Karen Skinner (KS): Turned the attention of the group to the agenda item that was calling for the creation of a Charter/Objectives statement for the Yellow Pages and Scientific Ontologies working groups.

PL: Invited the Dan Rubin and Ivo Dinov to comment on the objectives of the Yellow Pages WG.

Ivo Dinov (ID): There are at least 2 types of artifacts that are candidates for registration in a Yellow Pages system: first, packages/tools; second, libraries and software.

DS: There is another potential type to be registered, namely 3rd party components (sw, libraries) used by the tools developed by the Centers.

DK: The IATR model has some provisions for registering such 3rd party components.

BL: Notices that recently IATR has been adding some other potentially useful features like a proposal for a controlled vocabulary for the annotation of tools.

KS: Let's go back to the discussion of a charter for the Yellow Pages WG.

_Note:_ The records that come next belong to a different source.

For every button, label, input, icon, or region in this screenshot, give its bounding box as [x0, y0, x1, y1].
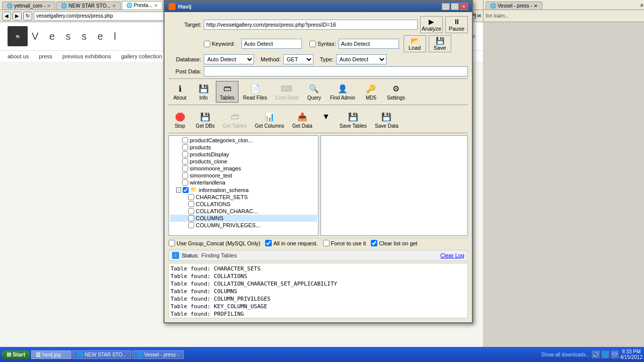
syntax-input[interactable] — [339, 39, 399, 49]
get-data-button[interactable]: 📥 Get Data — [289, 109, 316, 131]
taskbar-btn-havij[interactable]: 🖼 havij.jpg — [31, 350, 71, 359]
refresh-button[interactable]: ↻ — [23, 12, 32, 21]
right-tab-vessel[interactable]: 🌐 Vessel - press - ✕ — [486, 2, 542, 10]
keyword-input[interactable] — [242, 39, 302, 49]
start-button[interactable]: ⊞ Start — [2, 350, 30, 359]
maximize-button[interactable]: □ — [451, 3, 459, 10]
tree-item-productsdisplay[interactable]: productsDisplay — [170, 151, 317, 158]
type-select[interactable]: Auto Detect — [336, 54, 386, 64]
tree-item-character-sets[interactable]: CHARACTER_SETS — [170, 194, 317, 201]
get-tables-button[interactable]: 🗃 Get Tables — [219, 109, 251, 131]
use-group-concat-checkbox[interactable] — [169, 240, 175, 246]
tree-item-collation-charac[interactable]: COLLATION_CHARAC... — [170, 208, 317, 215]
target-input[interactable] — [204, 20, 418, 30]
all-in-one-checkbox[interactable] — [265, 240, 272, 246]
tab-presta[interactable]: 🌐 Presta... ✕ — [122, 1, 163, 10]
find-admin-button[interactable]: 👤 Find Admin — [327, 81, 359, 103]
tree-item-winterlandlena[interactable]: winterlandlena — [170, 179, 317, 186]
nav-about[interactable]: about us — [8, 53, 29, 59]
main-panel: productCategories_clon... products produ… — [169, 135, 468, 236]
forward-button[interactable]: ▶ — [13, 12, 22, 21]
tree-checkbox[interactable] — [182, 137, 188, 143]
tree-checkbox[interactable] — [182, 151, 188, 157]
get-dbs-icon: 💾 — [200, 111, 211, 122]
save-data-button[interactable]: 💾 Save Data — [371, 109, 402, 131]
nav-exhibitions[interactable]: previous exhibitions — [62, 53, 111, 59]
about-button[interactable]: ℹ About — [169, 81, 191, 103]
minimize-button[interactable]: _ — [442, 3, 450, 10]
tree-item-simonmoore-images[interactable]: simonmoore_images — [170, 165, 317, 172]
tree-checkbox[interactable] — [182, 179, 188, 186]
tree-item-information-schema[interactable]: - 📁 information_schema — [170, 186, 317, 194]
show-downloads[interactable]: Show all downloads... — [541, 352, 590, 357]
back-button[interactable]: ◀ — [2, 12, 11, 21]
close-button[interactable]: ✕ — [460, 3, 468, 10]
all-in-one-option[interactable]: All in one request. — [265, 240, 317, 246]
get-columns-button[interactable]: 📊 Get Columns — [251, 109, 287, 131]
info-button[interactable]: 💾 Info — [192, 81, 215, 103]
taskbar-btn-icon: 🌐 — [77, 352, 83, 357]
read-files-button[interactable]: 📄 Read Files — [239, 81, 271, 103]
tree-checkbox[interactable] — [182, 158, 188, 164]
query-button[interactable]: 🔍 Query — [303, 81, 326, 103]
analyze-button[interactable]: ▶ Analyze — [420, 16, 443, 33]
tree-checkbox[interactable] — [182, 165, 188, 171]
taskbar-btn-newstar[interactable]: 🌐 NEW STAR STO... — [72, 350, 131, 359]
stop-button[interactable]: 🛑 Stop — [169, 109, 191, 131]
database-select[interactable]: Auto Detect — [204, 54, 254, 64]
settings-button[interactable]: ⚙ Settings — [383, 81, 409, 103]
right-tab-close[interactable]: ✕ — [534, 4, 538, 9]
clear-list-option[interactable]: Clear list on get — [371, 240, 417, 246]
tables-button[interactable]: 🗃 Tables — [216, 81, 238, 103]
tree-item-products[interactable]: products — [170, 144, 317, 151]
clear-log-button[interactable]: Clear Log — [440, 252, 464, 258]
cmd-shell-button[interactable]: ⌨ Cmd Shell — [272, 81, 302, 103]
syntax-checkbox[interactable] — [309, 41, 316, 47]
save-tables-button[interactable]: 💾 Save Tables — [336, 109, 370, 131]
tree-checkbox[interactable] — [188, 201, 194, 207]
tree-checkbox[interactable] — [182, 172, 188, 178]
load-button[interactable]: 📂 Load — [404, 35, 426, 52]
toolbar-icon-4[interactable]: ✉ — [477, 13, 481, 19]
tree-checkbox[interactable] — [188, 222, 194, 228]
use-group-concat-option[interactable]: Use Group_Concat (MySQL Only) — [169, 240, 260, 246]
method-select[interactable]: GET — [283, 54, 313, 64]
tab-close[interactable]: ✕ — [154, 3, 158, 8]
force-to-use-checkbox[interactable] — [323, 240, 330, 246]
taskbar-btn-vessel[interactable]: 🌐 Vessel - press - — [132, 350, 184, 359]
tab-newstar[interactable]: 🌐 NEW STAR STO... ✕ — [56, 2, 121, 10]
tree-item-collations[interactable]: COLLATIONS — [170, 201, 317, 208]
tree-checkbox[interactable] — [188, 215, 194, 221]
get-dbs-button[interactable]: 💾 Get DBs — [192, 109, 218, 131]
pause-button[interactable]: ⏸ Pause — [445, 16, 468, 33]
post-data-row: Post Data: — [169, 66, 468, 76]
database-tree[interactable]: productCategories_clon... products produ… — [169, 135, 318, 236]
post-data-input[interactable] — [204, 66, 468, 76]
tree-item-simonmoore-text[interactable]: simonmoore_text — [170, 172, 317, 179]
new-tab-button[interactable]: ✕ — [640, 3, 644, 8]
nav-gallery[interactable]: gallery collection — [121, 53, 162, 59]
tab-close[interactable]: ✕ — [112, 4, 116, 9]
syntax-checkbox-label[interactable]: Syntax: — [309, 41, 336, 47]
keyword-checkbox[interactable] — [204, 41, 210, 47]
nav-press[interactable]: press — [39, 53, 52, 59]
tree-checkbox[interactable] — [182, 144, 188, 150]
log-area[interactable]: Table found: CHARACTER_SETS Table found:… — [169, 263, 468, 318]
data-pane — [320, 135, 468, 236]
tree-item-column-privileges[interactable]: COLUMN_PRIVILEGES... — [170, 222, 317, 229]
tree-checkbox[interactable] — [188, 208, 194, 214]
tab-close[interactable]: ✕ — [47, 4, 51, 9]
tree-item-productcategories[interactable]: productCategories_clon... — [170, 137, 317, 144]
force-to-use-option[interactable]: Force to use it — [323, 240, 366, 246]
tree-collapse-icon[interactable]: - — [176, 188, 181, 193]
tab-yetmail[interactable]: 🌐 yetmail_com - ✕ — [2, 2, 55, 10]
tree-checkbox[interactable] — [188, 194, 194, 200]
keyword-checkbox-label[interactable]: Keyword: — [204, 41, 239, 47]
dropdown-button[interactable]: ▼ — [317, 109, 335, 131]
clear-list-checkbox[interactable] — [371, 240, 377, 246]
md5-button[interactable]: 🔑 MD5 — [360, 81, 382, 103]
tree-item-products-clone[interactable]: products_clone — [170, 158, 317, 165]
tree-item-columns[interactable]: COLUMNS — [170, 215, 317, 222]
tree-checkbox[interactable] — [183, 187, 189, 193]
save-button[interactable]: 💾 Save — [429, 35, 451, 52]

Dan Rubin (DR): There are several high level objectives of varying scope that a solution could address: (1) the simplest goal is to just support a simple functionality for free text tool searches, (2) a more sophisticated objective could be to allow browsing/grouping of the NCBC tools based on some more semantically meaningful classification, e.g. using an ontology, (3) a yet wider scope would be to create a more general purpose infrastructure that coulb be potentially open not only to NCBCs but to any researcher who has a tool to register.

Jody Sachs (JS): Representative of NECTAR, another Roadmap initiative that targets the creation of an interoperaility infrastrucure for the exchange of clinical data. Provided overview of NECTAR's mission. Expressed interest in hearing how the NCBCs are planning to address interoperability needs and how these approaches may be applicable in the NECTAR program which is trying to figure out how to navigate the verious ongoing clicnical data interchange standards (efforts like CDISC, HL7, etc).

Mark Musen (MM): There is an apparent abundance of efforts/workshops to create or/and adopt domain ontologies coming from many NIH institutes. Wondered if NIH could provide some way coordinate such activities.

JS: She agrees, they are struggling with the same issue internally at NIH.

PL: Closed the meeting, reminded everyone to register their interest in participating in one of the SDIWG working groups.

Action Items

  • Prepare and circulate draft charter statement for Yellow Pages working group (Dan Rubin, Ivo Dinov).